[Opening Supplied material section]

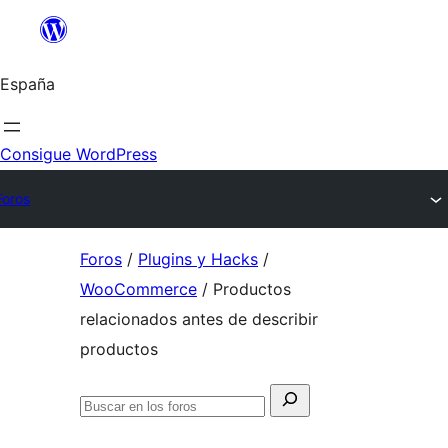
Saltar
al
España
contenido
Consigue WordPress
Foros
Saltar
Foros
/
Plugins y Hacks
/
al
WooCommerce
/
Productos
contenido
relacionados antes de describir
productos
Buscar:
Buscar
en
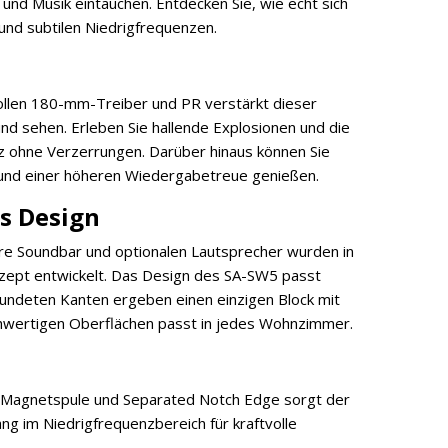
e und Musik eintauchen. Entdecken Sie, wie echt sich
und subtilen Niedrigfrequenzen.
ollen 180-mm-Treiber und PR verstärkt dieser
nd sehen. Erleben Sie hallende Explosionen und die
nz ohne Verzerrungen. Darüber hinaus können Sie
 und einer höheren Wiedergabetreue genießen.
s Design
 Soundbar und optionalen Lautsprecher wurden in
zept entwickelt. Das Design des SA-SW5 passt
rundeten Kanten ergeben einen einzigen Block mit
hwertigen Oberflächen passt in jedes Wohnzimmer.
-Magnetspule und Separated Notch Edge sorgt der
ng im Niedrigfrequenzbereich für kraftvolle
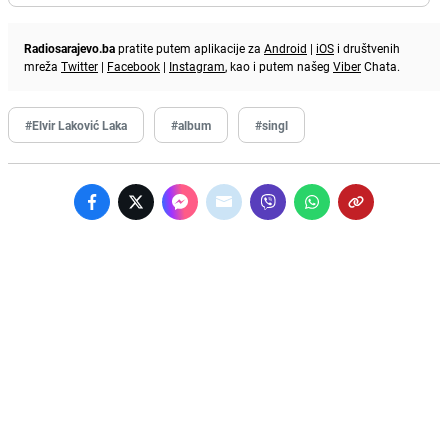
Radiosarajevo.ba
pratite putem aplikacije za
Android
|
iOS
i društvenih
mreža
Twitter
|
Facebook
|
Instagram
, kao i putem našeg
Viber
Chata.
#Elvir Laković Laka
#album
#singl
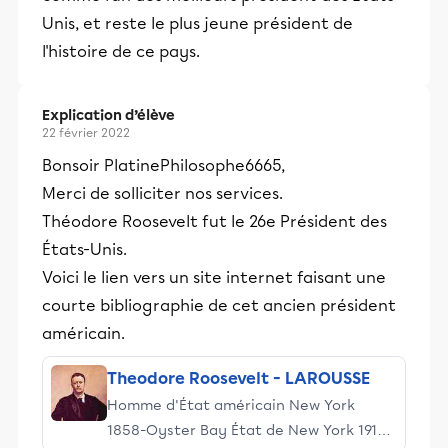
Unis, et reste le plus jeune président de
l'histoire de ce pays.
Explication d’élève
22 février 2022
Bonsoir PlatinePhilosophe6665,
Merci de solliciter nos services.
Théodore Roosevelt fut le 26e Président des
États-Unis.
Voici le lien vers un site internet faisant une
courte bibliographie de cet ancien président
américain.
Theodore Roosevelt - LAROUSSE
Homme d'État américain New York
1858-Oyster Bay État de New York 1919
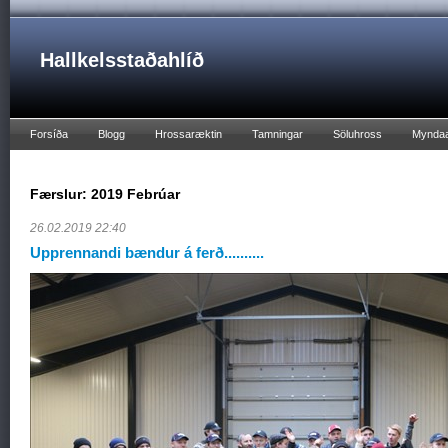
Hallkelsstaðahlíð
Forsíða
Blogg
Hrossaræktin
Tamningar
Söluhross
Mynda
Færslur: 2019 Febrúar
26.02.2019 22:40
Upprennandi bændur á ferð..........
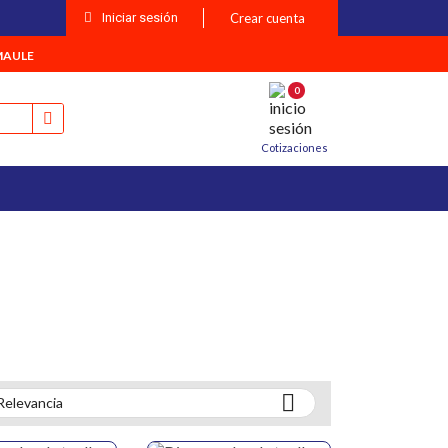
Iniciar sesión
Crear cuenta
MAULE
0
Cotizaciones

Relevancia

[Closing Supplied material section]

What to produce:
Restate verbatim the lines that begin at the one holding "Homme d'État américain New York" and end at the last line of the material. Exclude pictures.

Answer box:
Homme d'État américain New York
1858-Oyster Bay État de New York 1919
Hallkelsstaðahlíð
Forsíða
Blogg
Hrossaræktin
Tamningar
Söluhross
Mynda
Færslur: 2019 Febrúar
26.02.2019 22:40
Upprennandi bændur á ferð..........
Iniciar sesión
Crear cuenta
MAULE
0
Cotizaciones

Relevancia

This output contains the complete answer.